Jan. 15 (Bloomberg) -- Kuwaiti investment companies need government intervention to overcome the effects of the economic crisis, and failing to deal with their debt may hurt banks in the country, said Asaad al-Banwan, chairman of the Union of Investment Companies.
“The continued weakness of investment companies and their inability to service their debt may cause a significantly negative impact on the performance of local banks,” al-Banwan said in an e-mailed statement today.
“Challenges of the financial crisis can be overcome by government interference, and Kuwait is not an exception,” he said. Given a lack of funding channels for investment companies, the union “sees the necessity for the government to review its stand toward the investment sector,” al-Banwan said.
About 10 percent of bank lending in Kuwait is to investment companies, some of which defaulted amid the credit crisis after asset values collapsed and frozen debt markets prevented them from raising new loans. Investment companies had used cheap credit during the boom years to invest in real estate and private-equity assets.
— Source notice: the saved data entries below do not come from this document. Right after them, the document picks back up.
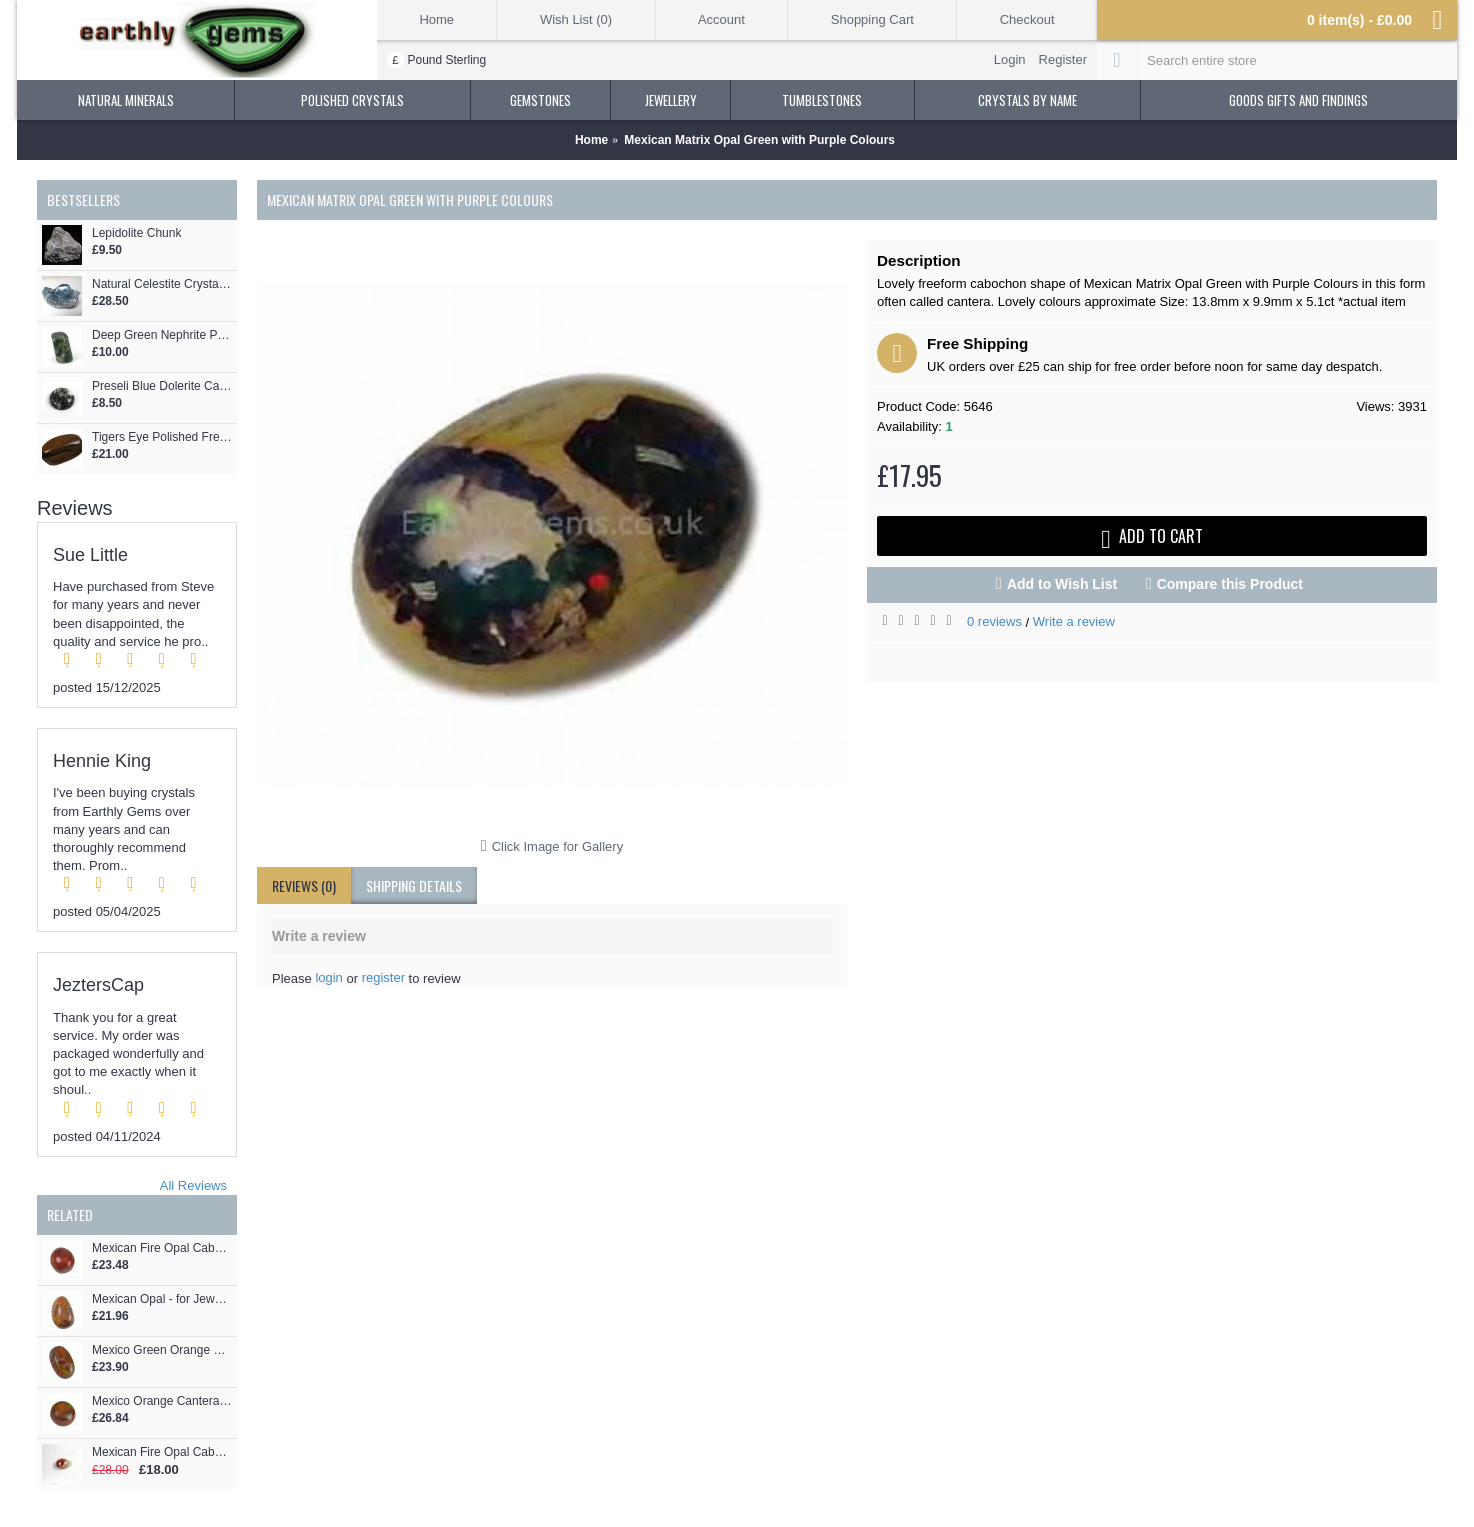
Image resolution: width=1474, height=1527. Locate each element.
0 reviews (994, 621)
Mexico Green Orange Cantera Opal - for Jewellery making (162, 1350)
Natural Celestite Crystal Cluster (162, 284)
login (328, 977)
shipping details (414, 885)
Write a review (1074, 621)
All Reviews (193, 1185)
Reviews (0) (304, 885)
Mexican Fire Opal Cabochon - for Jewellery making (162, 1248)
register (383, 977)
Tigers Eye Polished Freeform (162, 437)
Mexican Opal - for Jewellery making (162, 1299)
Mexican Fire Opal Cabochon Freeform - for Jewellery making (162, 1452)
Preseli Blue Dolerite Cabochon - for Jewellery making (162, 386)
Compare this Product (1230, 584)
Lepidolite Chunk (136, 233)
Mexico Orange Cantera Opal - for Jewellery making (162, 1401)
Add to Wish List (1062, 584)
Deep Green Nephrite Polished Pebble (162, 335)
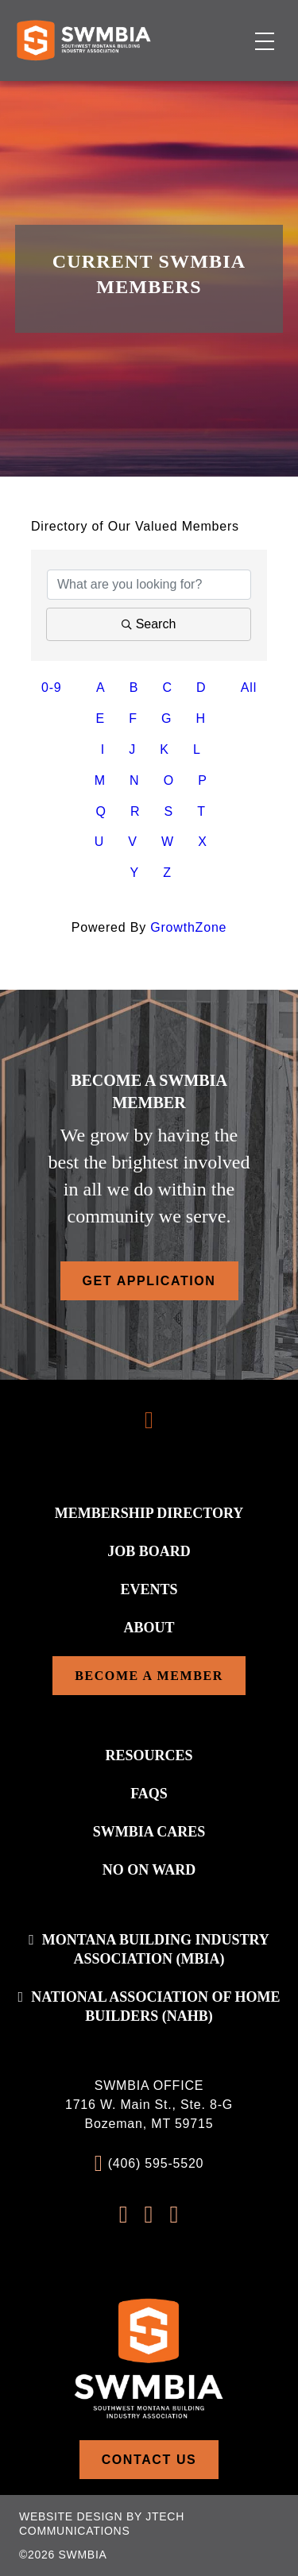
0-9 (51, 687)
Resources (148, 1755)
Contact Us (149, 2459)
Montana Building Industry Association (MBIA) (155, 1949)
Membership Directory (149, 1513)
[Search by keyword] (149, 585)
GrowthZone (188, 927)
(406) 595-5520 (156, 2163)
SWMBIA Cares (149, 1832)
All (249, 687)
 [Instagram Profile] (149, 2214)
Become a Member (149, 1675)
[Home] (83, 40)
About (148, 1628)
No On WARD (149, 1870)
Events (148, 1589)
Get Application (149, 1281)
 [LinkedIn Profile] (174, 2214)
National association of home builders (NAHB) (155, 2006)
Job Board (149, 1551)
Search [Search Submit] (149, 624)
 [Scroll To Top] (149, 1420)
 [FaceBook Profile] (124, 2214)
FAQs (149, 1794)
Al-Banwan suggested the government might boost the private sector’s role in the economy, balance the budget and pump capital directly into companies among means of supporting investment companies.
Kuwait’s 95 investment companies have 20 billion dinars ($71.6 billion) of assets under management, equivalent to 67 percent of total deposits in local banks, according to al-Banwan. The combined profit of listed Kuwaiti companies dropped to 1 billion dinars last year from about 4 billion dinars before the 2008 crisis, he said. Kuwait’s benchmark share index has plunged 54 percent since the end of 2007 and slid 16 percent last year.
The Kuwait City-based union represents the country’s investment companies and has 42 members, according to its website.